Pastoral message from Father Robert Arida
“Be watchful, stand firm in your faith, be courageous, be strong. Let all that you do be done in love.” (1 Corinthians 16:13-14).
Dear Brothers and Sisters,
Saint Paul’s words of support and encouragement to the Church in Corinth can be a great benefit to us as we prepare to enter the feast of Christ’s nativity. Indeed, we are to be watchful as we stand firm in our faith since what we are about to celebrate ultimately calls us to accept and nurture a creative tension generated by the Son of God entering the world as a human being. We are to be watchful and firm in our faith for the birth of Christ and all that is related to the Lord’s saving work is, on the one hand, perceived as an intrusion seeking to disturb the comfortable and smug bourgeois Christianity of our culture. On the other hand, it is often claimed as a political or ideological tool to promote the agendas that divide and alienate one human being from another for the sake of worldly power and notoriety. Celebrating the Lord’s nativity requires courage and strength to stand apart from and to correct all that opposes or distorts the proclamation and manifestation of God’s kingdom in our midst.
The Christmas event summons all of humanity to draw near in repentance to the living God who chose us “before the foundation of the world, that we should be holy and blameless before him.” (Ephesians 1:4) The birth of Christ is a cosmic event and therefore has no boundaries but draws every one and every thing into the kingdom of new and eternal life. For God “has made known to us in all wisdom and insight the mystery of his will… which he set forth in Christ as a plan for the fullness of time, to unite all things in him, things in heaven and things on earth.” (Eph. 1:9-10)
Proclaiming and celebrating the “presence” and “coming” of God’s universal kingdom is the foundation of the Church’s work in and for the life of the world. For those who await the celebration of Christ’s nativity there can be no other agenda for the Church. Even the worthy causes that fall under the rubric of social justice cannot and must not veil or replace the Savior’s call to repentance, conversion and transfiguration.
All that we do personally and corporately as the Church must be done in love so as to ceaselessly grow in communion with God and our neighbor. Within this interpersonal dynamic of love there is no room for the moral and political currents of our culture to alter or reshape the Gospel of forgiveness, hope and new life. Nor can we allow these currents to identify who we are. For when we succumb to these currents we develop a myopic view of reality and gradually assume a false identity destined only for death.

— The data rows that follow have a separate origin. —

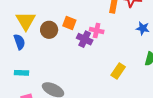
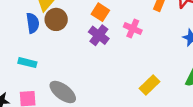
brown circle: (49, 30) -> (56, 19), moved
purple cross: (85, 39) -> (99, 35), moved

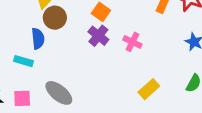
blue semicircle: (33, 23) -> (38, 39), moved
pink cross: (133, 29) -> (132, 42), moved

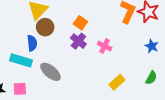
cyan rectangle: (23, 61) -> (21, 60), size x1.5
gray ellipse: (59, 93) -> (50, 72), moved

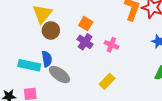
blue semicircle: (32, 43) -> (47, 59), moved
yellow rectangle: (117, 82) -> (107, 81), moved

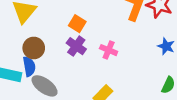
brown circle: (51, 30) -> (34, 48), moved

We belong to the incarnate Christ in whom we are identified as sons and daughters of the Father. In Christ we are given the Spirit who seeks to direct the work of the Church towards putting down all the walls of division which set one human being against another.
The birth of our Savior brings the light of wisdom into all the world. Our celebration of the Feast affirms that our minds and hearts are open to receiving this uncreated divine light, which manifests the beauty and joy of God’s new and everlasting kingdom.